● **What to work on**: Below are entries; work out how many of their lines include the string "Province", and reply with the number only.

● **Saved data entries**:

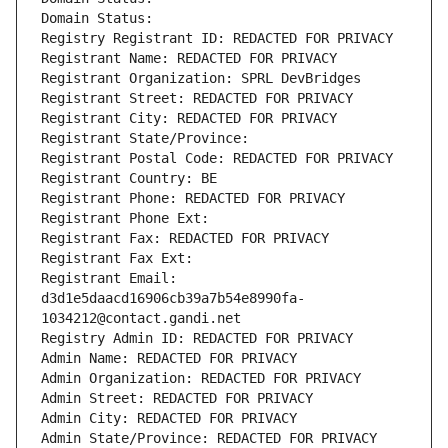
Domain Status: 
Registry Registrant ID: REDACTED FOR PRIVACY
Registrant Name: REDACTED FOR PRIVACY
Registrant Organization: SPRL DevBridges
Registrant Street: REDACTED FOR PRIVACY
Registrant City: REDACTED FOR PRIVACY
Registrant State/Province: 
Registrant Postal Code: REDACTED FOR PRIVACY
Registrant Country: BE
Registrant Phone: REDACTED FOR PRIVACY
Registrant Phone Ext:
Registrant Fax: REDACTED FOR PRIVACY
Registrant Fax Ext:
Registrant Email: 
d3d1e5daacd16906cb39a7b54e8990fa-
1034212@contact.gandi.net
Registry Admin ID: REDACTED FOR PRIVACY
Admin Name: REDACTED FOR PRIVACY
Admin Organization: REDACTED FOR PRIVACY
Admin Street: REDACTED FOR PRIVACY
Admin City: REDACTED FOR PRIVACY
Admin State/Province: REDACTED FOR PRIVACY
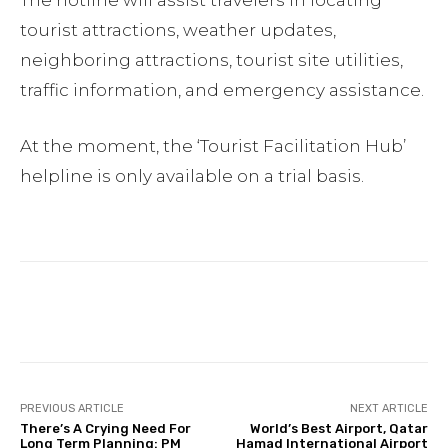
The hotline will assist travelers in locating
tourist attractions, weather updates,
neighboring attractions, tourist site utilities,
traffic information, and emergency assistance.
At the moment, the ‘Tourist Facilitation Hub’
helpline is only available on a trial basis.
Facebook
Twitter
Pinterest
PREVIOUS ARTICLE
NEXT ARTICLE
There’s A Crying Need For
World’s Best Airport, Qatar
Long Term Planning: PM
Hamad International Airport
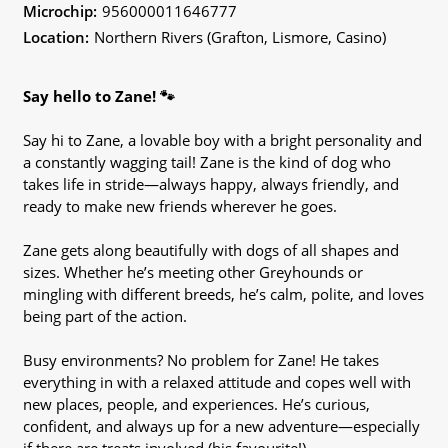
Microchip:
956000011646777
Location:
Northern Rivers (Grafton, Lismore, Casino)
Say hello to Zane! 🐾
Say hi to Zane, a lovable boy with a bright personality and
a constantly wagging tail! Zane is the kind of dog who
takes life in stride—always happy, always friendly, and
ready to make new friends wherever he goes.
Zane gets along beautifully with dogs of all shapes and
sizes. Whether he’s meeting other Greyhounds or
mingling with different breeds, he’s calm, polite, and loves
being part of the action.
Busy environments? No problem for Zane! He takes
everything in with a relaxed attitude and copes well with
new places, people, and experiences. He’s curious,
confident, and always up for a new adventure—especially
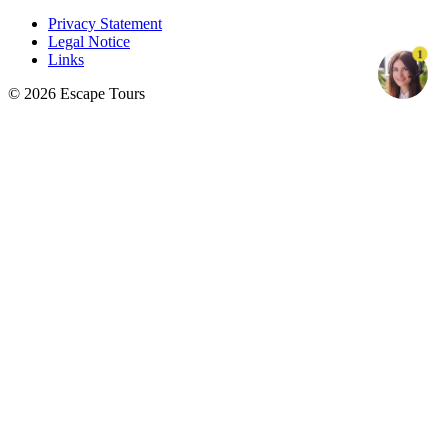
Privacy Statement
Legal Notice
1
Links
© 2026 Escape Tours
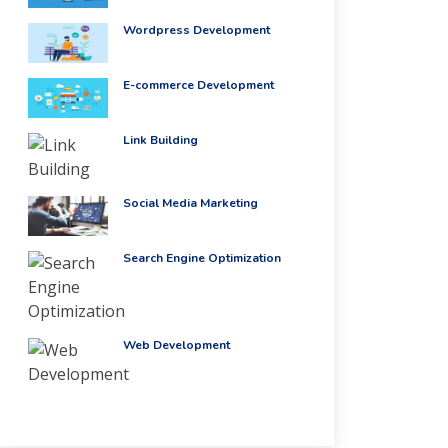
Wordpress Development
E-commerce Development
Link Building
Social Media Marketing
Search Engine Optimization
Web Development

● **Answer to this exercise**: 2